Here's where it gets redundant and pointless - a second group of people gets tangled up in the mission. Reuben Delgado (Manuel Garcia-Rulfo) is sailing across the ocean with his two daughters Teresa (Luna Blaise) and Isabella (Audrina Miranda) and Teresa’s stoner boyfriend Xavier (David Iacono). After the Mosasaurus capsizes their boat (and inexplicably doesn’t finish the job and eat them), they are rescued by Zora and crew. When they all get to the island, the two groups are separated, and the film jumps back and forth between the fetch quest crew and stupid family drama. And all because there is a clause in the franchise contract (or so I’m told) that requires children be put in peril. Don’t pretend you aren’t rooting for these annoying vestigial screenplay organs to become a dinosaur’s late-night indigestion.

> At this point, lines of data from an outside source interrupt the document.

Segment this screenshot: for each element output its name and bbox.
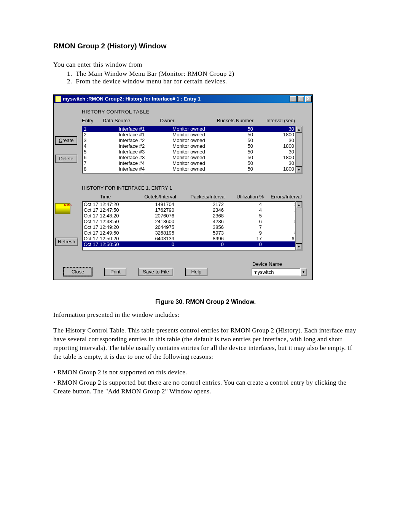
device-name-value: myswitch (253, 269, 274, 275)
history-panel-label: HISTORY FOR INTERFACE 1, ENTRY 1 (82, 185, 309, 191)
device-name-label: Device Name (252, 261, 307, 267)
close-icon[interactable]: X (305, 96, 312, 102)
intro-item-2: 2. From the device window menu bar for c… (67, 78, 358, 85)
device-name-combo[interactable]: myswitch ▼ (252, 268, 307, 276)
ctl-col-owner: Owner (160, 118, 217, 123)
hist-column-headers: Time Octets/Interval Packets/Interval Ut… (84, 192, 309, 201)
intro-item-1-text: The Main Window Menu Bar (Monitor: RMON … (76, 70, 234, 77)
hist-col-errors: Errors/Interval (271, 194, 309, 200)
scroll-down-icon[interactable]: ▼ (296, 243, 302, 250)
table-row[interactable]: Oct 17 12:50:206403139899617671 (82, 236, 296, 241)
table-row[interactable]: 9Interface #5Monitor owned5030 (82, 172, 296, 174)
table-row[interactable]: Oct 17 12:49:5032681955973989 (82, 230, 296, 236)
hist-scrollbar[interactable]: ▲ ▼ (295, 201, 302, 250)
intro-item-2-text: From the device window menu bar for cert… (76, 78, 227, 85)
table-row[interactable]: 8Interface #4Monitor owned501800 (82, 166, 296, 172)
maximize-icon[interactable]: □ (297, 96, 304, 102)
scroll-up-icon[interactable]: ▲ (296, 201, 302, 208)
help-button[interactable]: HHelpelp (185, 268, 207, 276)
history-listbox[interactable]: Oct 17 12:47:2014917042172422Oct 17 12:4… (82, 201, 303, 251)
history-control-paragraph: The History Control Table. This table pr… (53, 326, 358, 361)
create-button[interactable]: CCreatereate (55, 136, 77, 145)
figure-caption: Figure 30. RMON Group 2 Window. (53, 299, 358, 305)
table-row[interactable]: Oct 17 12:49:202644975385678 (82, 224, 296, 230)
intro-line: You can enter this window from (53, 61, 358, 69)
hist-col-time: Time (84, 194, 134, 200)
chevron-down-icon[interactable]: ▼ (300, 268, 307, 276)
hist-col-util: Utilization % (233, 194, 271, 200)
table-row[interactable]: 4Interface #2Monitor owned501800 (82, 143, 296, 149)
ctl-column-headers: Entry Data Source Owner Buckets Number I… (82, 116, 309, 126)
table-row[interactable]: 3Interface #2Monitor owned5030 (82, 137, 296, 143)
close-button[interactable]: CCloselose (64, 267, 92, 276)
intro-item-1: 1. The Main Window Menu Bar (Monitor: RM… (67, 70, 358, 78)
table-row[interactable]: Oct 17 12:48:5024136004236658 (82, 219, 296, 224)
table-row[interactable]: 6Interface #3Monitor owned501800 (82, 155, 296, 160)
bullet-1: • RMON Group 2 is not supported on this … (53, 368, 358, 377)
nms-icon (55, 203, 70, 214)
titlebar[interactable]: myswitch :RMON Group2: History for Inter… (54, 95, 312, 103)
table-row[interactable]: 7Interface #4Monitor owned5030 (82, 160, 296, 166)
bullet-2-text: RMON Group 2 is supported but there are … (53, 379, 346, 395)
print-button[interactable]: PPrintrint (104, 268, 126, 276)
table-row[interactable]: 1Interface #1Monitor owned5030 (82, 126, 296, 132)
scroll-down-icon[interactable]: ▼ (296, 166, 302, 173)
app-icon (55, 96, 61, 102)
ctl-col-source: Data Source (103, 118, 160, 123)
bullet-2: • RMON Group 2 is supported but there ar… (53, 379, 358, 396)
scroll-up-icon[interactable]: ▲ (296, 126, 302, 133)
table-row[interactable]: Oct 17 12:47:5017627902346410 (82, 207, 296, 213)
section-heading: RMON Group 2 (History) Window (53, 42, 358, 50)
table-row[interactable]: 2Interface #1Monitor owned501800 (82, 132, 296, 137)
info-presented-line: Information presented in the window incl… (53, 311, 358, 320)
hist-col-octets: Octets/Interval (134, 194, 183, 200)
hist-col-packets: Packets/Interval (183, 194, 233, 200)
table-row[interactable]: Oct 17 12:47:2014917042172422 (82, 201, 296, 207)
bullet-1-text: RMON Group 2 is not supported on this de… (57, 369, 187, 376)
rmon-history-window: myswitch :RMON Group2: History for Inter… (53, 94, 313, 280)
refresh-button[interactable]: RRefreshefresh (55, 238, 78, 246)
ctl-scrollbar[interactable]: ▲ ▼ (295, 126, 302, 173)
ctl-col-entry: Entry (82, 118, 103, 123)
save-to-file-button[interactable]: SSave to Fileave to File (139, 268, 173, 276)
ctl-col-interval: Interval (sec) (266, 118, 304, 123)
history-control-table-label: HISTORY CONTROL TABLE (82, 109, 309, 115)
table-row[interactable]: Oct 17 12:50:500000 (82, 241, 296, 247)
table-row[interactable]: 5Interface #3Monitor owned5030 (82, 149, 296, 155)
history-control-listbox[interactable]: 1Interface #1Monitor owned50302Interface… (82, 126, 303, 174)
ctl-col-buckets: Buckets Number (217, 118, 266, 123)
minimize-icon[interactable]: _ (290, 96, 296, 102)
table-row[interactable]: Oct 17 12:48:202076076236852 (82, 213, 296, 219)
delete-button[interactable]: DDeleteelete (55, 155, 77, 163)
titlebar-caption: myswitch :RMON Group2: History for Inter… (63, 96, 290, 102)
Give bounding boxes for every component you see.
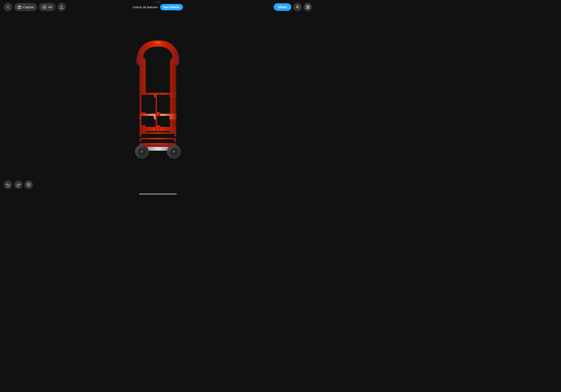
3d-scene: [0, 0, 316, 196]
share-label: Share: [278, 5, 287, 9]
svg-rect-30: [144, 144, 172, 147]
svg-rect-16: [141, 116, 154, 125]
share-button[interactable]: Share: [274, 3, 291, 11]
undo-button[interactable]: [4, 181, 12, 189]
toolbar-right: Share: [274, 3, 312, 11]
see-details-button[interactable]: See Details: [160, 4, 183, 10]
person-icon: [295, 5, 300, 9]
ar-label: AR: [48, 5, 52, 9]
svg-marker-31: [27, 183, 31, 185]
toolbar-left: Capture AR: [4, 3, 66, 11]
svg-rect-21: [141, 134, 174, 137]
upload-button[interactable]: [57, 3, 66, 11]
svg-point-26: [140, 150, 143, 153]
svg-rect-14: [141, 95, 154, 112]
see-details-label: See Details: [163, 5, 180, 9]
svg-rect-22: [141, 139, 174, 142]
back-icon: [6, 5, 10, 9]
home-indicator: [139, 193, 177, 195]
ar-icon: [42, 5, 46, 9]
unlock-banner: Unlock all features See Details: [133, 4, 183, 10]
svg-rect-15: [157, 95, 170, 112]
upload-icon: [59, 5, 64, 9]
svg-rect-7: [308, 7, 309, 9]
ar-button[interactable]: AR: [39, 3, 55, 11]
back-button[interactable]: [4, 3, 12, 11]
hand-truck-svg: [123, 36, 193, 168]
svg-rect-6: [308, 5, 309, 7]
top-toolbar: Capture AR Unlock all features See Detai…: [0, 0, 316, 14]
svg-point-1: [19, 7, 20, 8]
layers-button[interactable]: [24, 181, 33, 189]
layers-icon: [27, 183, 31, 187]
person-icon-button[interactable]: [293, 3, 302, 11]
hand-truck-model: [123, 36, 193, 169]
svg-point-4: [297, 6, 298, 7]
svg-point-3: [44, 7, 45, 8]
capture-label: Capture: [23, 5, 34, 9]
capture-button[interactable]: Capture: [14, 3, 37, 11]
unlock-text: Unlock all features: [133, 5, 158, 9]
layout-icon-button[interactable]: [303, 3, 312, 11]
camera-icon: [17, 5, 22, 9]
svg-point-29: [173, 150, 175, 153]
svg-rect-17: [157, 116, 170, 125]
svg-rect-5: [306, 5, 308, 9]
redo-icon: [16, 183, 21, 187]
bottom-toolbar: [4, 181, 33, 189]
undo-icon: [6, 183, 10, 187]
layout-icon: [306, 5, 310, 9]
redo-button[interactable]: [14, 181, 22, 189]
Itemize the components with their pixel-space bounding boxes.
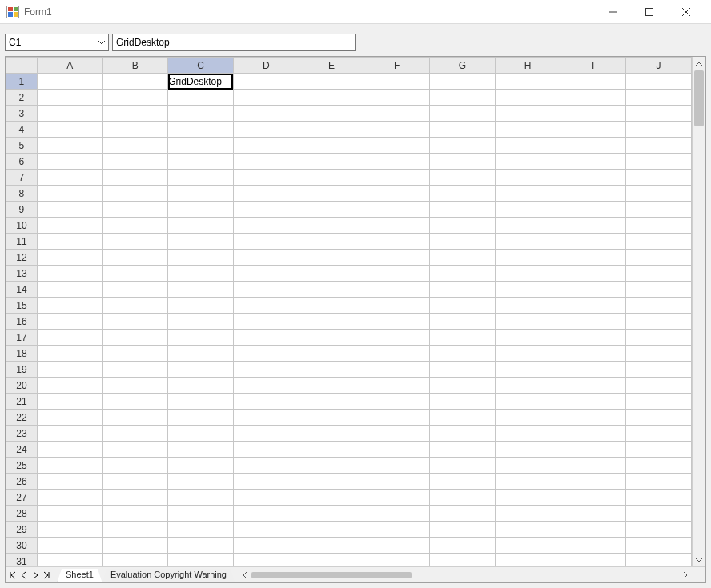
cell-A2[interactable]	[37, 90, 102, 106]
cell-F21[interactable]	[364, 394, 430, 410]
cell-B13[interactable]	[102, 266, 168, 282]
cell-C24[interactable]	[168, 442, 234, 458]
cell-H13[interactable]	[495, 266, 560, 282]
cell-E4[interactable]	[299, 122, 364, 138]
cell-C15[interactable]	[168, 298, 234, 314]
cell-E10[interactable]	[299, 218, 364, 234]
cell-F6[interactable]	[364, 154, 430, 170]
cell-J18[interactable]	[626, 346, 692, 362]
cell-I19[interactable]	[560, 362, 626, 378]
cell-J17[interactable]	[626, 330, 692, 346]
cell-F29[interactable]	[364, 522, 430, 538]
cell-J26[interactable]	[626, 474, 692, 490]
cell-I1[interactable]	[560, 74, 626, 90]
cell-C23[interactable]	[168, 426, 234, 442]
tab-nav-next[interactable]	[30, 568, 41, 582]
cell-H26[interactable]	[495, 474, 560, 490]
column-header-F[interactable]: F	[364, 58, 430, 74]
cell-A21[interactable]	[37, 394, 102, 410]
cell-I22[interactable]	[560, 410, 626, 426]
column-header-J[interactable]: J	[626, 58, 692, 74]
cell-E19[interactable]	[299, 362, 364, 378]
cell-D26[interactable]	[233, 474, 299, 490]
cell-G25[interactable]	[430, 458, 496, 474]
cell-B12[interactable]	[102, 250, 168, 266]
cell-C2[interactable]	[168, 90, 234, 106]
cell-E1[interactable]	[299, 74, 364, 90]
cell-E18[interactable]	[299, 346, 364, 362]
sheet-tab-0[interactable]: Sheet1	[57, 569, 102, 583]
row-header-25[interactable]: 25	[6, 458, 38, 474]
cell-A29[interactable]	[37, 522, 102, 538]
row-header-17[interactable]: 17	[6, 330, 38, 346]
column-header-H[interactable]: H	[495, 58, 560, 74]
cell-A13[interactable]	[37, 266, 102, 282]
row-header-28[interactable]: 28	[6, 506, 38, 522]
row-header-18[interactable]: 18	[6, 346, 38, 362]
cell-B14[interactable]	[102, 282, 168, 298]
cell-H7[interactable]	[495, 170, 560, 186]
cell-D22[interactable]	[233, 410, 299, 426]
cell-B30[interactable]	[102, 538, 168, 554]
cell-G29[interactable]	[430, 522, 496, 538]
cell-E11[interactable]	[299, 234, 364, 250]
cell-J10[interactable]	[626, 218, 692, 234]
cell-C16[interactable]	[168, 314, 234, 330]
cell-E3[interactable]	[299, 106, 364, 122]
scroll-up-icon[interactable]	[693, 57, 705, 70]
cell-G1[interactable]	[430, 74, 496, 90]
cell-C18[interactable]	[168, 346, 234, 362]
cell-A12[interactable]	[37, 250, 102, 266]
cell-D30[interactable]	[233, 538, 299, 554]
hscroll-thumb[interactable]	[251, 572, 412, 578]
cell-G3[interactable]	[430, 106, 496, 122]
cell-F25[interactable]	[364, 458, 430, 474]
cell-C12[interactable]	[168, 250, 234, 266]
cell-B26[interactable]	[102, 474, 168, 490]
cell-J3[interactable]	[626, 106, 692, 122]
cell-F8[interactable]	[364, 186, 430, 202]
cell-B22[interactable]	[102, 410, 168, 426]
cell-J6[interactable]	[626, 154, 692, 170]
cell-I25[interactable]	[560, 458, 626, 474]
cell-E29[interactable]	[299, 522, 364, 538]
cell-G16[interactable]	[430, 314, 496, 330]
cell-B6[interactable]	[102, 154, 168, 170]
cell-A31[interactable]	[37, 554, 102, 567]
cell-G20[interactable]	[430, 378, 496, 394]
name-box-input[interactable]	[6, 34, 108, 50]
cell-G5[interactable]	[430, 138, 496, 154]
cell-J7[interactable]	[626, 170, 692, 186]
cell-H22[interactable]	[495, 410, 560, 426]
cell-A7[interactable]	[37, 170, 102, 186]
cell-F22[interactable]	[364, 410, 430, 426]
cell-H16[interactable]	[495, 314, 560, 330]
cell-B28[interactable]	[102, 506, 168, 522]
cell-A16[interactable]	[37, 314, 102, 330]
cell-B20[interactable]	[102, 378, 168, 394]
cell-C21[interactable]	[168, 394, 234, 410]
cell-F9[interactable]	[364, 202, 430, 218]
cell-J16[interactable]	[626, 314, 692, 330]
cell-D14[interactable]	[233, 282, 299, 298]
vscroll-track[interactable]	[693, 70, 705, 553]
row-header-2[interactable]: 2	[6, 90, 38, 106]
cell-J9[interactable]	[626, 202, 692, 218]
cell-A8[interactable]	[37, 186, 102, 202]
cell-D6[interactable]	[233, 154, 299, 170]
cell-F28[interactable]	[364, 506, 430, 522]
row-header-30[interactable]: 30	[6, 538, 38, 554]
column-header-G[interactable]: G	[430, 58, 496, 74]
cell-I14[interactable]	[560, 282, 626, 298]
cell-D29[interactable]	[233, 522, 299, 538]
row-header-14[interactable]: 14	[6, 282, 38, 298]
cell-D3[interactable]	[233, 106, 299, 122]
cell-I7[interactable]	[560, 170, 626, 186]
column-header-I[interactable]: I	[560, 58, 626, 74]
column-header-C[interactable]: C	[168, 58, 234, 74]
cell-F23[interactable]	[364, 426, 430, 442]
cell-A20[interactable]	[37, 378, 102, 394]
cell-H24[interactable]	[495, 442, 560, 458]
cell-B31[interactable]	[102, 554, 168, 567]
cell-C22[interactable]	[168, 410, 234, 426]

Here's where it gets worse. In a nod back to Jurassic World, Rebirth features more mutant dinosaurs. One is a cross between a raptor and a pterosaur and the other is a cross between a xenomorph and a rancor. No, I’m not mixing my movies. The Distortus Rex (a name I did not make up) looks like if Return of the Jedi and Alien got drunk and, nine months later, the result was a baby no mother could love.
And that just about sums up the movie as a whole. Okay, so maybe that’s a little harsh. Rebirth isn’t the worst movie in the franchise; Jurassic World: Dominion exists. And Rebirth does have a few really fun action sequences, including our old friend the T-Rex. And, and, Johansson, Ali, Bailey, and Friend give pretty good performances when they easily could have phoned them in and nobody would have noticed or cared. But between the unnecessary Delgado family, the insipid and lazy mutant dinos, the film consisting largely of rehashing stuff from its preceding films, and two Titanosaurs getting to second base with each other as the humans watch in awe, Rebirth inspires the same question as every family with several children - are we done yet?
Rating: Ask for seventeen dollars back and call your doctor if you experience blurred vision, bleeding from the ears, involuntary eye-rolls, memory loss, a severe drop in IQ, or a strong desire to throw Junior Mints at people who unironically clap at the end of this movie.